O amigo de Deus teve seus momentos de dissabores, tanto na área sentimental, quanto na área espiritual. Razão de por fora do arraial, a Agar, mãe de seu filho Ismael.
Cresceram os problemas à Abraão,  cresceram os problemas de relacionamentos humanos, cresceu-se os conflitos e para isto precisou novamente a intervenção divina entre os homens. É o que encontramos em João 3.16 Porque Deus amou ao mundo de tal maneira que deu o seu Filho unigênito, para que todo o que nele crê não pereça, mas tenha a vida eterna.
 
Novamente o amor de Deus sendo demonstrado à toda criação. Mas não sem que os homens demonstrassem e continuassem à demonstrar rejeição ao seu amor. Mesmo Deus falando aos que naqueles dias estiveram às margens do rio Jordão e presenciaram o batismo do Seu Filho Jesus,ouvindo uma voz dos Céus que mencionou-lhes: Este é o Meu Filho Amado em quem eu tenho prazer.
Poderíamos entender o amor de Deus se o próprio Deus não nos abrisse o entendimento?

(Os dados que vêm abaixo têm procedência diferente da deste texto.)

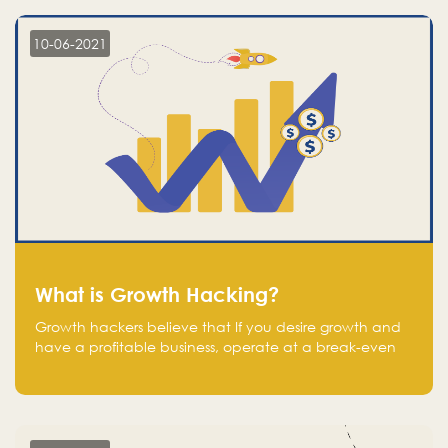
10-06-2021
What is Growth Hacking?
Growth hackers believe that If you desire growth and
have a profitable business, operate at a break-even
point.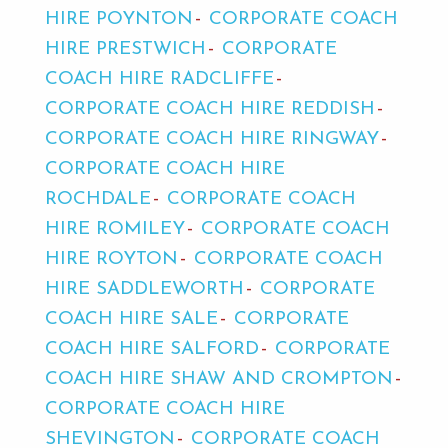
HIRE POYNTON
CORPORATE COACH
HIRE PRESTWICH
CORPORATE
COACH HIRE RADCLIFFE
CORPORATE COACH HIRE REDDISH
CORPORATE COACH HIRE RINGWAY
CORPORATE COACH HIRE
ROCHDALE
CORPORATE COACH
HIRE ROMILEY
CORPORATE COACH
HIRE ROYTON
CORPORATE COACH
HIRE SADDLEWORTH
CORPORATE
COACH HIRE SALE
CORPORATE
COACH HIRE SALFORD
CORPORATE
COACH HIRE SHAW AND CROMPTON
CORPORATE COACH HIRE
SHEVINGTON
CORPORATE COACH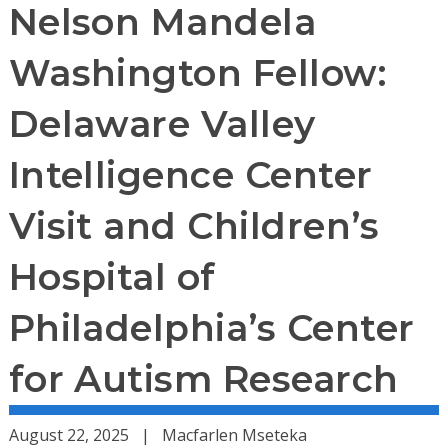
Nelson Mandela
Washington Fellow:
Delaware Valley
Intelligence Center
Visit and Children’s
Hospital of
Philadelphia’s Center
for Autism Research
August 22, 2025
Macfarlen Mseteka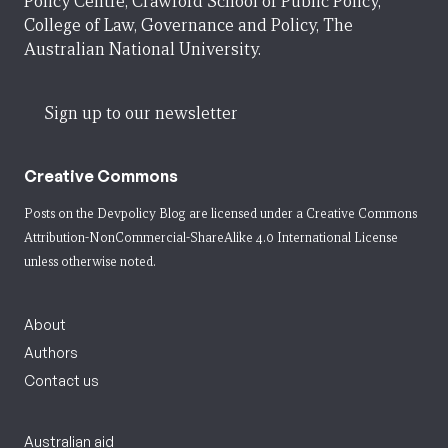
Policy Centre, Crawford School of Public Policy,
College of Law, Governance and Policy, The
Australian National University.
Sign up to our newsletter
Creative Commons
Posts on the Devpolicy Blog are licensed under a
Creative Commons
Attribution-NonCommercial-ShareAlike 4.0 International License
unless otherwise noted.
About
Authors
Contact us
Australian aid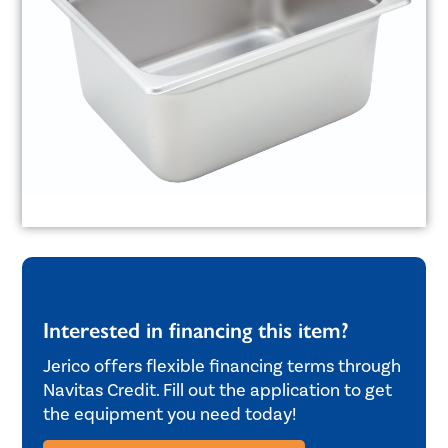
Interested in financing this item?
Jerico offers flexible financing terms through
Navitas Credit. Fill out the application to get
the equipment you need today!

Segundo as escrituras NÃO. Porque o que nos afasta do amor de Deus são as nossas transgressões.
Quando Deus nos abre o entendimento, nos dá o privilégio de sermos filhos, então  pela ação do Espírito Santo, entendemos quão carentes somos da misericórdia do Altíssimo. Percebendo que os nossos semelhantes precisam desta tão grande dádiva.

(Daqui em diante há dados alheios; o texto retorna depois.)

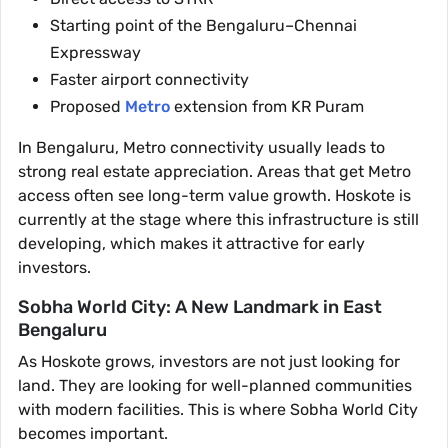
Starting point of the Bengaluru–Chennai
Expressway
Faster airport connectivity
Proposed
Metro
extension from KR Puram
In Bengaluru, Metro connectivity usually leads to
strong real estate appreciation. Areas that get Metro
access often see long-term value growth. Hoskote is
currently at the stage where this infrastructure is still
developing, which makes it attractive for early
investors.
Sobha World City: A New Landmark in East
Bengaluru
As Hoskote grows, investors are not just looking for
land. They are looking for well-planned communities
with modern facilities. This is where Sobha World City
becomes important.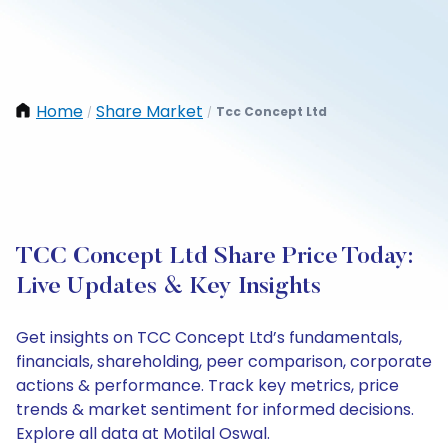
Home
Share Market
Tcc Concept Ltd
/
/
TCC Concept Ltd Share Price Today:
Live Updates & Key Insights
Get insights on TCC Concept Ltd’s fundamentals,
financials, shareholding, peer comparison, corporate
actions & performance. Track key metrics, price
trends & market sentiment for informed decisions.
Explore all data at Motilal Oswal.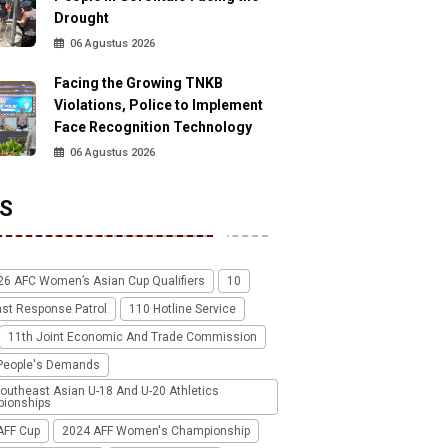
Drought
06 Agustus 2026
Facing the Growing TNKB
Violations, Police to Implement
Face Recognition Technology
06 Agustus 2026
S
26 AFC Women’s Asian Cup Qualifiers
10
ast Response Patrol
110 Hotline Service
11th Joint Economic And Trade Commission
People's Demands
outheast Asian U-18 And U-20 Athletics
ionships
AFF Cup
2024 AFF Women's Championship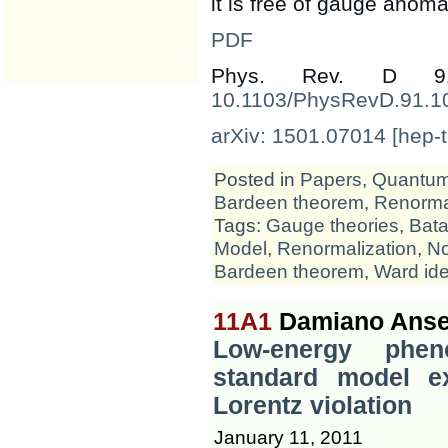
it is free of gauge anomal
PDF
Phys. Rev. D 
10.1103/PhysRevD.91.1
arXiv: 1501.07014 [hep-t
Posted in
Papers
,
Quantum 
Bardeen theorem
,
Renormal
Tags:
Gauge theories
,
Bata
Model
,
Renormalization
,
No
Bardeen theorem
,
Ward ide
11A1
Damiano Ansel
Low-energy phen
standard model ex
Lorentz violation
January 11, 2011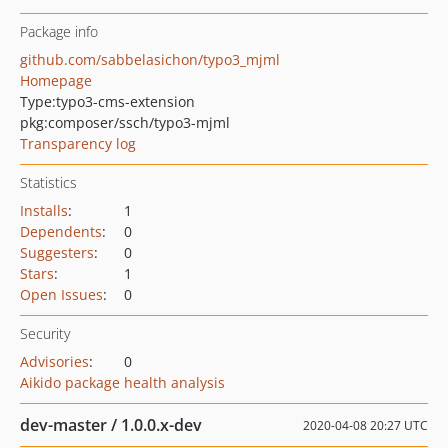
Package info
github.com/sabbelasichon/typo3_mjml
Homepage
Type:
typo3-cms-extension
pkg:composer/ssch/typo3-mjml
Transparency log
Statistics
Installs
:
1
Dependents
:
0
Suggesters
:
0
Stars
:
1
Open Issues
:
0
Security
Advisories
:
0
Aikido package health analysis
dev-master / 1.0.0.x-dev
2020-04-08 20:27 UTC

O que posso fazer se o próximo não queira aceitar esta mensagem como fiel e digna de aceitação? Clamar a Deus para que tenha COMPAIXÃO daquela alma e sem dúvida alguma, AGRADECER a Ele pela minha.
O Bom Samaritano deixou pago à estalagem a cura do pobre coitado que havia encontrado pelo caminho de Jerusalém. A mesma Jerusalém que matou os seus profetas e Crucificou o Messias enviado pelo grande amor que dos céus  lhes fora demonstrado.
Participaram dos milagres, mas não entenderam O MILAGRE.
Entendemos que O amor ESPIRITUAL difere do amor NATURAL.
O espiritual dá vida pela vida que nos foi dada. O natural brota  pelo sentimento, e todo sentimento humano é passageiro. O de Cima permanece.
O amor natural é eterno enquanto dura. O de Cima, o espiritual, é eterno enquanto buscarmos estar sob a GRAÇA, no amor do nosso REMIDOR.
1ª João 3.1  Vede que grande amor nos tem concedido o Pai, a ponto de sermos chamados filhos de Deus; e, de fato, somos filhos de Deus. Por essa razão, o mundo não nos conhece, porquanto não o conheceu a ele mesmo.
1ª João 3.23 Ora, o seu mandamento é este: que creiamos em o nome de seu Filho, Jesus Cristo, e nos amemos uns aos outros, segundo o mandamento que nos ordenou. E aquele que guarda os seus mandamentos permanece em Deus, e Deus, nele. E nisto conhecemos que ele permanece em nós, pelo Espírito que nos deu.
 
Se temos guardado os mandamentos, guardemo-nos do mundo.
 
Se honramos a Deus, tentemos amar ao próximo, como Ele nos amou. Não vamos nos iludir, só porque as palavras nos mencionam a sermos amorosos. O que daríamos pela salvação de um parente? Uma ponta da nossa unha quem sabe? Que daríamos de nós para atender as necessidades das viúvas? Venderíamos tudo? Dificilmente! Abriríamos mãos das coisas perenes para atender as necessidades emergentes de alguns? Que dirá das espirituais.